_What to produce_:
Starting at the line that contains "hầu như đã giành", please transcribe every line through the end of the entries, exactly and with no pictures.

(Items from a dataset)

*** Block opens ***

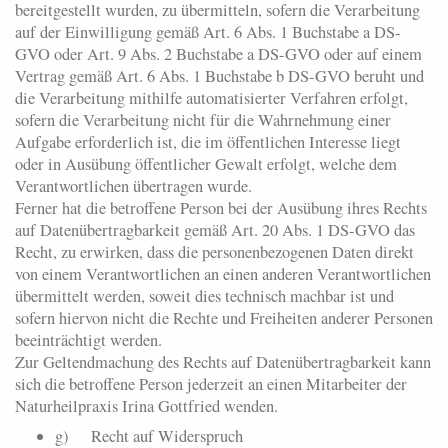
bereitgestellt wurden, zu übermitteln, sofern die Verarbeitung
auf der Einwilligung gemäß Art. 6 Abs. 1 Buchstabe a DS-
GVO oder Art. 9 Abs. 2 Buchstabe a DS-GVO oder auf einem
Vertrag gemäß Art. 6 Abs. 1 Buchstabe b DS-GVO beruht und
die Verarbeitung mithilfe automatisierter Verfahren erfolgt,
sofern die Verarbeitung nicht für die Wahrnehmung einer
Aufgabe erforderlich ist, die im öffentlichen Interesse liegt
oder in Ausübung öffentlicher Gewalt erfolgt, welche dem
Verantwortlichen übertragen wurde.
Ferner hat die betroffene Person bei der Ausübung ihres Rechts
auf Datenübertragbarkeit gemäß Art. 20 Abs. 1 DS-GVO das
Recht, zu erwirken, dass die personenbezogenen Daten direkt
von einem Verantwortlichen an einen anderen Verantwortlichen
übermittelt werden, soweit dies technisch machbar ist und
sofern hiervon nicht die Rechte und Freiheiten anderer Personen
beeinträchtigt werden.
Zur Geltendmachung des Rechts auf Datenübertragbarkeit kann
sich die betroffene Person jederzeit an einen Mitarbeiter der
Naturheilpraxis Irina Gottfried wenden.
g) Recht auf Widerspruch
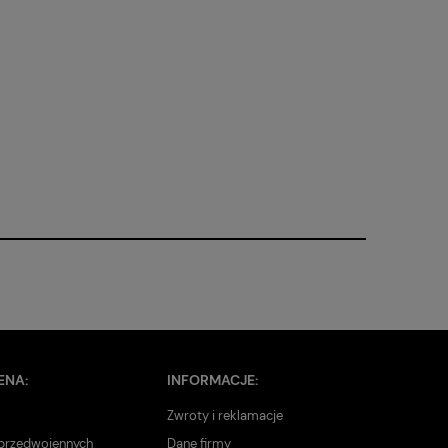
ENA:
INFORMACJE:
Zwroty i reklamacje
 przedwojennych
Dane firmy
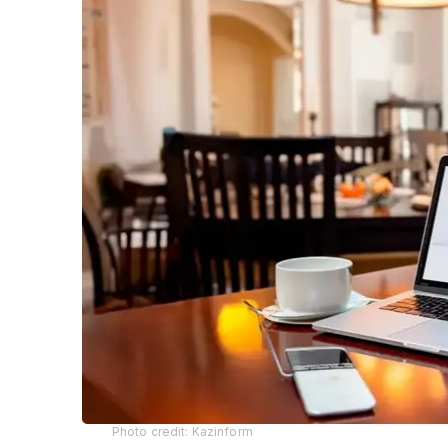
Photo credit: Kazinform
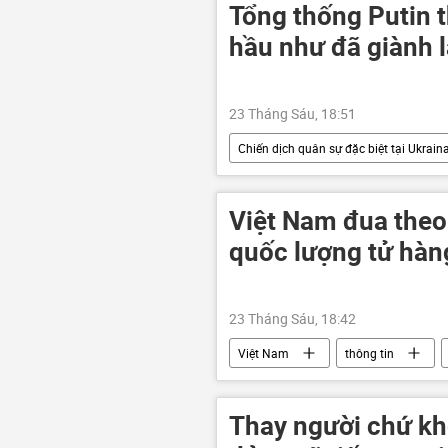
Tổng thống Putin 
hầu như đã giành 
23 Tháng Sáu, 18:51
Chiến dịch quân sự đặc biệt tại Ukrain
Chính trị
Quân đội Nga
xung đột quân sự
Châu Âu
Việt Nam đua theo
quốc lượng tử hàng
23 Tháng Sáu, 18:42
Việt Nam
thông tin
Thay người chứ kh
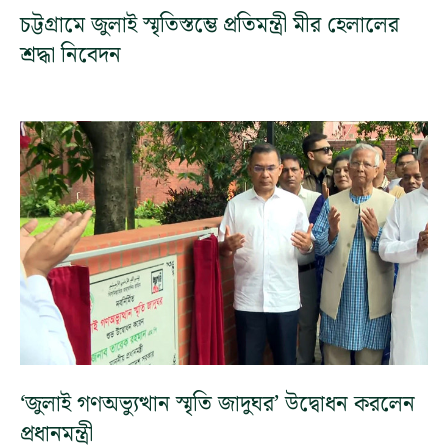
চট্টগ্রামে জুলাই স্মৃতিস্তম্ভে প্রতিমন্ত্রী মীর হেলালের
শ্রদ্ধা নিবেদন
‘জুলাই গণঅভ্যুত্থান স্মৃতি জাদুঘর’ উদ্বোধন করলেন
প্রধানমন্ত্রী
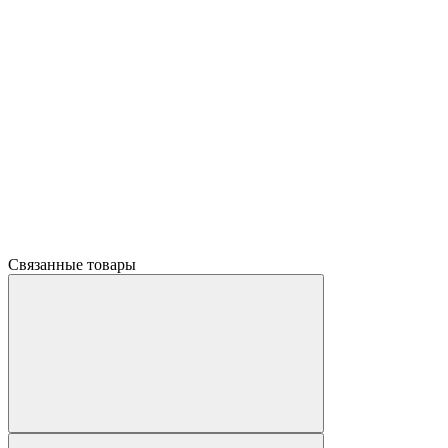
Связанные товары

*** Block closes ***

_Task response_:
hầu như đã giành 
23 Tháng Sáu, 18:51
Chiến dịch quân sự đặc biệt tại Ukrain
Chính trị
Quân đội Nga
xung đột quân sự
Châu Âu
Việt Nam đua theo
quốc lượng tử hàng
23 Tháng Sáu, 18:42
Việt Nam
thông tin
Thay người chứ kh
চট্টগ্রামে জুলাই স্মৃতিস্তম্ভে প্রতিমন্ত্রী মীর হেলালের
শ্রদ্ধা নিবেদন
‘জুলাই গণঅভ্যুত্থান স্মৃতি জাদুঘর’ উদ্বোধন করলেন
প্রধানমন্ত্রী
Связанные товары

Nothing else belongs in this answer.